President Joe Biden will deliver a prime-time speech Thursday about the war in Ukraine and the terror attacks in Israel as his administration prepares to call on Congress to approve tens of billions of dollars in military aid for the two embattled nations.
The address will mark the second time Biden has delivered formal remarks from the Oval Office since becoming president. In June, he spoke from behind the Resolute Desk about a bipartisan agreement to avoid defaulting on the nation’s debt, an agreement that Republicans in the House later abandoned.
In Thursday’s speech, Biden will address the U.S. response to the two grave struggles he has said threaten democratic stability across the globe: the war that followed Russia’s invasion of Ukraine last year and the one that started this month after the brutal assault by Hamas on Israel on Oct. 7.
A senior White House official said Biden will seek to present the American people a broadly framed explanation for why two wars half a world away are critical to the national security of the United States.
The official, who asked not to be identified in order to discuss planning for the president’s speech, said the purpose of the address is for the president to reflect on the events of recent weeks in Israel and the 600 days that Ukraine has been fighting since Russia’s invasion.
In a whirlwind visit to Israel on Tuesday, Biden said he would soon “ask the United States Congress for an unprecedented support package for Israel’s defense.” He said the request would help supply Israel’s Iron Dome air defense system with the ammunition it needs to protect Israelis from missiles.
The White House official said Biden was not expected to reveal specific details about the congressional funding request. The administration will provide more details Friday, the official said.
Jake Sullivan, the president’s national security adviser, said this week that the request for aid to Israel would be made alongside another request for more military equipment for Ukraine, which has been struggling to take back territory that Russia seized in the 20 months since the war began.
“The president has made clear that he is going to go to Congress with a package of funding for Ukraine as well as continued support for Israel,” Sullivan said Sunday on CBS’ “Face the Nation.”
The White House has provided few details about the scope of the aid that it will request for Israel and Ukraine. But multiple people familiar with the plan said Biden is expected to ask Congress in the coming days to approve about $100 billion in emergency funds to arm Israel, Ukraine and Taiwan and fortify the U.S.-Mexico border.
Thursday’s address could be a chance to draw Republicans and Democrats together behind support for both Israel and Ukraine, something that has traditionally had bipartisan support. Biden’s initial speech condemning Hamas following its attacks on Oct. 7 drew widespread praise from members of both parties in the United States.

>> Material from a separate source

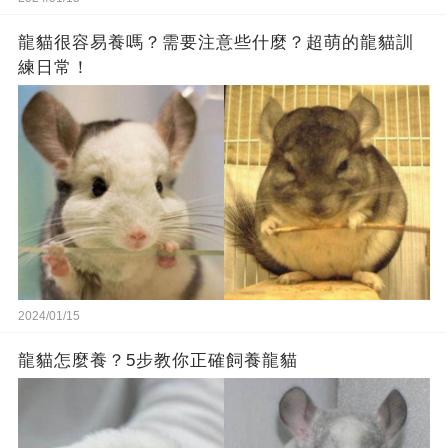
龍貓很容易養嗎？需要注意些什麼？超萌的龍貓訓
練日常！
2024/01/15
龍貓怎麼養？5步教你正確飼養龍貓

But that bipartisanship may be tested when the president formally asks Congress for money to help finance the fighting. Some Republicans had already begun to question the need for ongoing U.S. aid to Ukraine. And a small but vocal group of Democratic lawmakers fiercely oppose more aid to Israel.
The president will have to navigate a series of ideological differences if he seeks all of the aid in a single congressional vote. And as of Wednesday evening, House Republicans had still not chosen a speaker, leaving that chamber, and the entire Congress, in legislative limbo and without the power to act on any request Biden makes.